Luckily, she hadn’t stepped on the calf or knocked Lynn down. She’d squashed and scraped his arm pretty badly against the angle iron on the back side of the squeeze as she knocked him aside and rolled him around between her big body and the side of the chute. Fortunately, the pressure didn’t break his elbow. His arm was bleeding, and he was sore, but he didn’t think anything was broken. So we went ahead and gave Rishira the antibiotics and checked her stitches, making sure there was adequate drainage at the bottom stitch.

Rishira healed up nicely after her second round of
antibiotics, and her calf was growing well.

The drainage stopped after a few days, and Rishira healed up fine over the next several weeks. Lynn took longer to heal; he soon discovered that she’d cracked or broken several ribs when she jammed his lower arm against his chest. Those ribs bothered him all spring and summer. He sometimes still has a bit of discomfort if he lies on that side—a continual reminder that three is a crowd in a squeeze chute!
P.S. Rishira, now 15 years old, is still in our herd and recently had her 14th calf, a little heifer that our youngest granddaughters (ages 6 and 8) named Merry Mary.

Rishira this past winter, getting ready to have her 14th calf

Heather Smith Thomas raises horses and cattle on her family ranch in Salmon, Idaho. She writes for numerous horse magazines and is the author of several books on horses and cattle farming, including Storey’s Guide to Raising Horses, Storey's Guide to Training Horses, Stable Smarts, The Horse Conformation Handbook, Your Calf, Getting Started with Beef and Dairy Cattle, Storey's Guide to Raising Beef Cattle, Essential Guide to Calving, and The Cattle Health Handbook. You can read all her Notes from Sky Range Ranch posts here.

2 comments:

Mimi Foxmorton said...

My......

Animals. They are truly a gift from the Universe.......

Thanks for sharing.

~Mimi
www.thegoatborrower.blogspot.com

Anonymous said...

Wow, this is an awesome story. I really enjoyed it and would love to see more like it.
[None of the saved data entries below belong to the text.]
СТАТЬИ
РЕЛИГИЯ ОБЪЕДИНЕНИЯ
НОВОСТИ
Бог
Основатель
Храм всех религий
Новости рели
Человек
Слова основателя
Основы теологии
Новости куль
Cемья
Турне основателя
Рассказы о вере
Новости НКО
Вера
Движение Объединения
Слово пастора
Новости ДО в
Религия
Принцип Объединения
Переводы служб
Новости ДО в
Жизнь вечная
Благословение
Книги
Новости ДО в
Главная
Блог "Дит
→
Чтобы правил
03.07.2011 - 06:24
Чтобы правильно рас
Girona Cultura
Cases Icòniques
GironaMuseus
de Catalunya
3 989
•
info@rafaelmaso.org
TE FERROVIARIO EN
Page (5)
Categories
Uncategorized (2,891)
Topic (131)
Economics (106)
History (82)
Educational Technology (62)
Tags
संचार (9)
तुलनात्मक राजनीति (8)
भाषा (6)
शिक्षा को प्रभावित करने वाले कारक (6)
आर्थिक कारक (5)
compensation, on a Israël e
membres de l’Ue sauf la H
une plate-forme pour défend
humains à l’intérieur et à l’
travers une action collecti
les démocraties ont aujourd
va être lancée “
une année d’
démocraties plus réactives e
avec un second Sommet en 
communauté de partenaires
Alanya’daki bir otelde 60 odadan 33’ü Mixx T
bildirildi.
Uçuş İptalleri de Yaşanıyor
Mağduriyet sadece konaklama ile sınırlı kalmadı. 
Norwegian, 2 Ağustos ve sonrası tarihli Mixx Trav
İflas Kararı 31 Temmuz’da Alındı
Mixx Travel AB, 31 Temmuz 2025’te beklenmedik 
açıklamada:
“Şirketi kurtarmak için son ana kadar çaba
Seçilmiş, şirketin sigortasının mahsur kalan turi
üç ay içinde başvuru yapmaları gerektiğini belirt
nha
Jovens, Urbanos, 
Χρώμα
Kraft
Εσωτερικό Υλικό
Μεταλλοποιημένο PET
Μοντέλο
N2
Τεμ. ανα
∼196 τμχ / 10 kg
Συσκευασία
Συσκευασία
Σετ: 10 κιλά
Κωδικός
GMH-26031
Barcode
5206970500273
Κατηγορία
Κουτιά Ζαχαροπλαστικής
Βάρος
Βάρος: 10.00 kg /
I have a similar issue in childbirth... my uterus gets so tilted that the baby can't be born. I have to get on my knees, drop my shoulders and head so that the uterus will slide back far enough that the midwife can reach the cervix with a hooked finger and pull it forward. It then has to be held in place while I push through a contraction and the baby's head pushes tight against the cervical opening. Once this happens, the cervix will stay put.

The first time we did this it was because of a story about a farmer friend aligning the cervix of his cow so she could birth! It worked for me as well... and has for 5 births!